Cedar Bark regalia is sacred and used in all except one of the Kwakwaka’wakw ceremonies. Although they may appear the same, each object is unique and is only used for specific dances.
Owned by Harry Hanuse until its forced surrender to Indian Agent William Halliday on March 25, 1922. Halliday later displayed and photographed the seized pieces at the Parish Hall in Alert Bay. After doing an inventory, he crated the items in June, and at the end of September he shipped them to Edward Sapir at the National Museum of Man (now the Canadian Museum of History). They remained the property of the NMM until their repatriation by the U’mista and Nuyumbalees Cultural Societies in 1979. In September 1993 Dan Hanuse Sr. requested that his father's pieces be transferred from Nuyumbalees to U'mista as per the wishes of the majority of Harry Hanuse's descendants.

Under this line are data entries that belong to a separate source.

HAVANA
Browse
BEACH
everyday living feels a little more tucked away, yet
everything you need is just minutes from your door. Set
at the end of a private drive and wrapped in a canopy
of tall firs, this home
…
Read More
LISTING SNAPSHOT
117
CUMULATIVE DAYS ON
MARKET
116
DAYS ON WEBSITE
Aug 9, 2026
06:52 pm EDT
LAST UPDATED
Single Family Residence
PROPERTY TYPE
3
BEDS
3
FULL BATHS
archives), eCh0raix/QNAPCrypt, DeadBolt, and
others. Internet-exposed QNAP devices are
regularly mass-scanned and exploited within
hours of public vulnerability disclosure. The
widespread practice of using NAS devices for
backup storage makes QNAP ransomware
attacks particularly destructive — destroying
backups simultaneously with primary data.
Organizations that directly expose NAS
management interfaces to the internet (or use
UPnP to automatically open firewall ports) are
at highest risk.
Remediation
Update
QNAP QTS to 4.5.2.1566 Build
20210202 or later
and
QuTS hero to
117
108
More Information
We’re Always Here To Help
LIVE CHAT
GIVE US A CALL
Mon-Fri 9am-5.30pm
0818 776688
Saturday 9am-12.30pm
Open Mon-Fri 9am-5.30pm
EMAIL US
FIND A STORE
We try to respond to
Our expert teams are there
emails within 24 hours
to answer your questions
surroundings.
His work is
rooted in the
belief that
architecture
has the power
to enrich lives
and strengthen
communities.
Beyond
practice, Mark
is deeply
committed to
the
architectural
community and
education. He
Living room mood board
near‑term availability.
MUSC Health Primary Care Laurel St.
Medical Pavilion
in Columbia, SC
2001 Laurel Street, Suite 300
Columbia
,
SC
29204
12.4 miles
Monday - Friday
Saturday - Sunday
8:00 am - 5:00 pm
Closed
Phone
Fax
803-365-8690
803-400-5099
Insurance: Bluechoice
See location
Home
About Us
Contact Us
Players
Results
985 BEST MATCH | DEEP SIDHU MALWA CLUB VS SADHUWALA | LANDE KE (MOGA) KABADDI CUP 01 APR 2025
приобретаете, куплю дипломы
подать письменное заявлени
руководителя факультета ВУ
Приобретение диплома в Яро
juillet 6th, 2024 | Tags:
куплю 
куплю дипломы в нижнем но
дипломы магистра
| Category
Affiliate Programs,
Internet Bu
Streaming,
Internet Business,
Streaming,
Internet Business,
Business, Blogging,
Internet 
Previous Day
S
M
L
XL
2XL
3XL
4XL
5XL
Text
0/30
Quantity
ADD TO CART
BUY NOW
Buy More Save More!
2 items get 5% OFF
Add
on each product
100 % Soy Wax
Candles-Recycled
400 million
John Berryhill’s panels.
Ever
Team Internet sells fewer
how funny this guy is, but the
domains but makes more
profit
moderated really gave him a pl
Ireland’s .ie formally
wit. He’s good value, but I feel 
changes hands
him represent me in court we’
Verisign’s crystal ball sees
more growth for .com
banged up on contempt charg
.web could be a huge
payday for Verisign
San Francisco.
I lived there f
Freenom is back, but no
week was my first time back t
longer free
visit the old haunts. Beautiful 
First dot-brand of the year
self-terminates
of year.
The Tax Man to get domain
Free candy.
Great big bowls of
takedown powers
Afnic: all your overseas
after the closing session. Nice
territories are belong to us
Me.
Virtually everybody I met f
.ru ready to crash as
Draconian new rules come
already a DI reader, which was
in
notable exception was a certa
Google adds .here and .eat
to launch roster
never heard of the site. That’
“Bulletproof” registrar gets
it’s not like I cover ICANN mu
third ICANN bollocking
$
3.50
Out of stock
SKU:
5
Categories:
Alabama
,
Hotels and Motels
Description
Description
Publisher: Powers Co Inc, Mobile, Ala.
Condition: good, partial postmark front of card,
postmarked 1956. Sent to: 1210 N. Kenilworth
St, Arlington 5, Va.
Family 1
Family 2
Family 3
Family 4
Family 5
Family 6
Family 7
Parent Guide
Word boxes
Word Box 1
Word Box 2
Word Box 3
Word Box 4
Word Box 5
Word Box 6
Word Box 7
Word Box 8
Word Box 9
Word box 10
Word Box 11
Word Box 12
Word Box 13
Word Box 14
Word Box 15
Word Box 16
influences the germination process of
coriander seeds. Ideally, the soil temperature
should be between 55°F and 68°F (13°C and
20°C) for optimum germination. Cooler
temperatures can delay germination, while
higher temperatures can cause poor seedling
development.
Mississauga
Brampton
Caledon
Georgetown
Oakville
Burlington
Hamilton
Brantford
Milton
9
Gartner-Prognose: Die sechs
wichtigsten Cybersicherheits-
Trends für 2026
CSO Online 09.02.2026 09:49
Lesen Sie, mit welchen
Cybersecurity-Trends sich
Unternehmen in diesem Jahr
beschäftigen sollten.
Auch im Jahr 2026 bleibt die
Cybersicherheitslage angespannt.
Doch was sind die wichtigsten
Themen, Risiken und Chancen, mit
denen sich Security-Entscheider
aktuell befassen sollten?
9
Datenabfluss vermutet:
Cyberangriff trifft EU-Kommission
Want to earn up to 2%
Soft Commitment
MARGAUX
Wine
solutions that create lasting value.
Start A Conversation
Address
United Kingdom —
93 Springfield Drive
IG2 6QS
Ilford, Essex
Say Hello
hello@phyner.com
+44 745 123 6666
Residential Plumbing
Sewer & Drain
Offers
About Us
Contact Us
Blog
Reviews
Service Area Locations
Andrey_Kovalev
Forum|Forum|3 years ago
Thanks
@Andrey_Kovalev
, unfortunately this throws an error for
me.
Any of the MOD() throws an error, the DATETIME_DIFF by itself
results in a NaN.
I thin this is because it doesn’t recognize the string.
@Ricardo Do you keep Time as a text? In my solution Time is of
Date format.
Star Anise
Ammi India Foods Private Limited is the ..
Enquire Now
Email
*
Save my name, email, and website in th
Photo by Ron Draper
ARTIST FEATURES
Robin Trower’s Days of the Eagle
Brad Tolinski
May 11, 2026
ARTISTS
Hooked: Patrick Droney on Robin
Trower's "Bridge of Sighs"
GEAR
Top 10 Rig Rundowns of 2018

Bark, Cedar; Fibre, Cotton
Cedar bark headpiece consisting of six bands of red-dyed cedar bark wrapped and slanted in alternate directions. At the upper edge is a longer band of cedar bark strand dyed red, wrapped in an elaborate pattern. To this edge are attached four tubes of cedar bark strands, twined in a complex pattern. These bands are sewn to a main head band which is possibly cedar bark wrapped in red fabric. The ring is misshapen. Brown.